By then, his toned six-pack abs had turned into pale fat that hung over the top of his pajama pants.
He’d snored loudly through most of the cartoons, jerking awake at odd moments to ask what had happened, then starting the episodes over.
Her list of to-do items hadn’t stopped when Saturday morning started, and the long stretch of unproductivity only brought more stress, not enjoyment.
An afternoon round of pills would be the only thing to get David up, and then he would be wired and overly happy for the rest of the day, which only inflamed Sara’s irritation.
It must be nice, she’d often thought, to work a few hours each day and take off every weekend.
To have a job that involved wining and dining doctors and little else.
No one woke up each morning dependent on David’s performance.
No one was power-calling his phone or asking for raises or threatening to quit and hold the company’s progress hostage.
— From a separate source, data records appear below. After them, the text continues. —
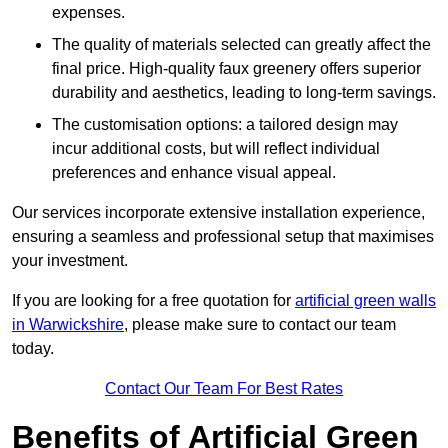
expenses.
The quality of materials selected can greatly affect the
final price. High-quality faux greenery offers superior
durability and aesthetics, leading to long-term savings.
The customisation options: a tailored design may
incur additional costs, but will reflect individual
preferences and enhance visual appeal.
Our services incorporate extensive installation experience,
ensuring a seamless and professional setup that maximises
your investment.
If you are looking for a free quotation for
artificial green walls
in Warwickshire
, please make sure to contact our team
today.
Contact Our Team For Best Rates
Benefits of Artificial Green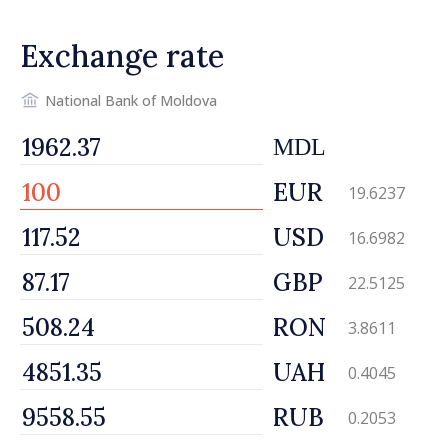
Exchange rate
National Bank of Moldova
MDL
EUR
19.6237
USD
16.6982
GBP
22.5125
RON
3.8611
UAH
0.4045
RUB
0.2053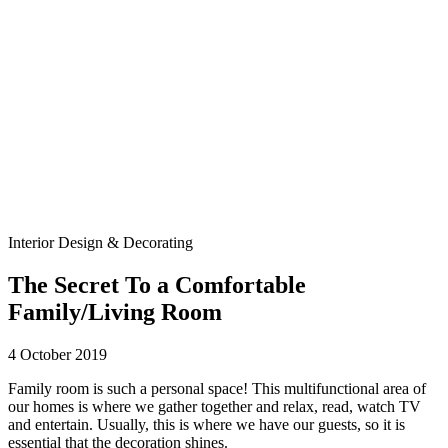
Interior Design & Decorating
The Secret To a Comfortable
Family/Living Room
4 October 2019
Family room is such a personal space! This multifunctional area of
our homes is where we gather together and relax, read, watch TV
and entertain. Usually, this is where we have our guests, so it is
essential that the decoration shines.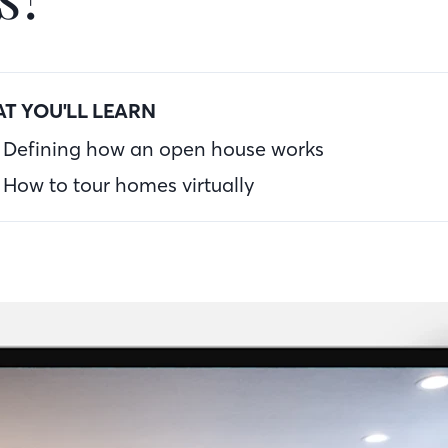
T YOU'LL LEARN
Defining how an open house works
How to tour homes virtually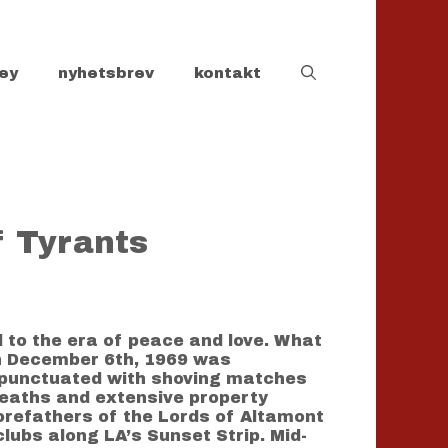
ey
nyhetsbrev
kontakt
f Tyrants
d to the era of peace and love. What
on December 6th, 1969 was
r punctuated with shoving matches
 deaths and extensive property
orefathers of the Lords of Altamont
lubs along LA’s Sunset Strip. Mid-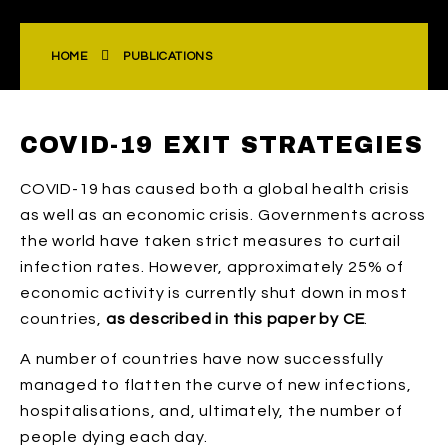
HOME
PUBLICATIONS
COVID-19 EXIT STRATEGIES
COVID-19 has caused both a global health crisis
as well as an economic crisis. Governments across
the world have taken strict measures to curtail
infection rates. However, approximately 25% of
economic activity is currently shut down in most
countries,
as described in this paper by CE
.
A number of countries have now successfully
managed to flatten the curve of new infections,
hospitalisations, and, ultimately, the number of
people dying each day.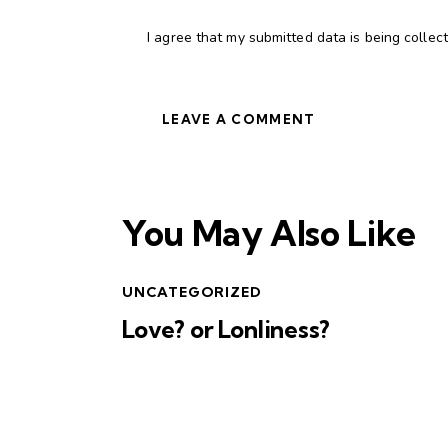
I agree that my submitted data is being collec
You May Also Like
UNCATEGORIZED
Love? or Lonliness?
There was a rap of knuckles on her bedroom door, then it swung open. Maggie entered, a tray in hand with a glass of orange juice and a bottle of Advil. “Good morning,” she sang out. If she had a hangover herself, she was hiding it well.
Sara grunted, shaking out two pills and taking the glass of juice. “Thank you,” she croaked, wincing as her phone shrilled from the bedside table. “Shit.” She twisted and grabbed it, making a face at the name on the display. “Hello?”
“Good morning, Mrs. Batcher.” Detective Palentick sounded chipper as hell. “I just wanted to give you a few updates on the case.”
“Great.” She watched as Maggie straightened the items on her dresser. “Anything new?”
“Well, to start with, I wanted to see what you know about Brody Pitt.”